Carolina Bianchi y Cara de Cavalo Trilogie Cadela Força – Chapitre I : A Noiva e o Boa Noite Cinderela
Like descending into the darkest depths of hell, Carolina Bianchi exposes the unspeakable horror of sexist violence, plunging us into a median space in which all memory becomes blurred. Following in the footsteps of the artist Pippa Bacca, she uses her own body for the purposes of the piece, thereby anchoring herself in the history of feminist performance, and casting a critical gaze upon it at the same time.
Théo Mercier Skinless
Brought to the stage by visual artist Théo Mercier, Skinless is a disenchanted Eden built on a landscape of rubbish. Amidst this XXL end-of-the-world panorama, an out of the ordinary couple loves and tears each other apart under the watchful eye of a tragic observer.
Romeo Castellucci, Esa-Pekka Salonen, Gustav Mahler Symphonie No. 2 “Résurrection” With the Paris Orchestra
Directed by Romeo Castellucci, Gustav Mahler's Resurrection symphony seems to take on all its tragic grandeur.

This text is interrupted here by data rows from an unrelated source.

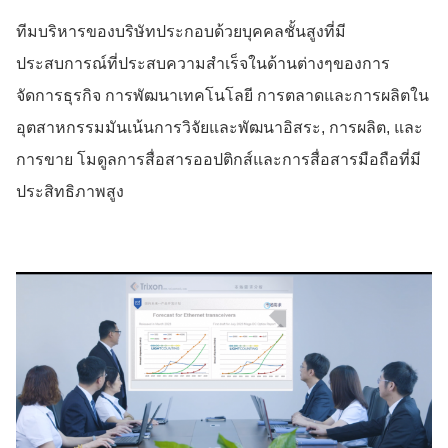
ทีมบริหารของบริษัทประกอบด้วยบุคคลชั้นสูงที่มี
ประสบการณ์ที่ประสบความสําเร็จในด้านต่างๆของการ
จัดการธุรกิจ การพัฒนาเทคโนโลยี การตลาดและการผลิตใน
อุตสาหกรรมมันเน้นการวิจัยและพัฒนาอิสระ, การผลิต, และ
การขาย โมดูลการสื่อสารออปติกส์และการสื่อสารมือถือที่มี
ประสิทธิภาพสูง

Masterfully conducted by Esa-Pekka Salonen, the Italian director magnifies this monumental work in order bring us a funereal “song of the earth” from which nobody emerges unscathed.

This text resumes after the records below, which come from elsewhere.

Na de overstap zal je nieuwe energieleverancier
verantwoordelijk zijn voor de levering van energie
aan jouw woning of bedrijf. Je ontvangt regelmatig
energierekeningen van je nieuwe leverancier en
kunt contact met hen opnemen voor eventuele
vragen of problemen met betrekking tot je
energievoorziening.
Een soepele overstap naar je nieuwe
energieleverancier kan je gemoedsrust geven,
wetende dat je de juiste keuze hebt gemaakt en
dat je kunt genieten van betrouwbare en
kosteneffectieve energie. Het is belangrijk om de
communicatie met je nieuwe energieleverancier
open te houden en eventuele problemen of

Marlene Monteiro Freitas, Ballet de l’Opéra de Lyon Canine Jaunâtre 3
Following on from the Portrait dedicated to her by the Autumn Festival two years ago, Marlene Monteiro Freitas hijacks the match: twenty-five virtuoso performers, each wearing the same number 3 vests, throw the score into disarray, measure themselves against the grotesque and warp the game. This show sees the eccentric choreographer passing on to the Lyon Opera Ballet a jousting match of hybrid times, a carnivalesque fresco in which the human, animal and machine have a tendency to merge.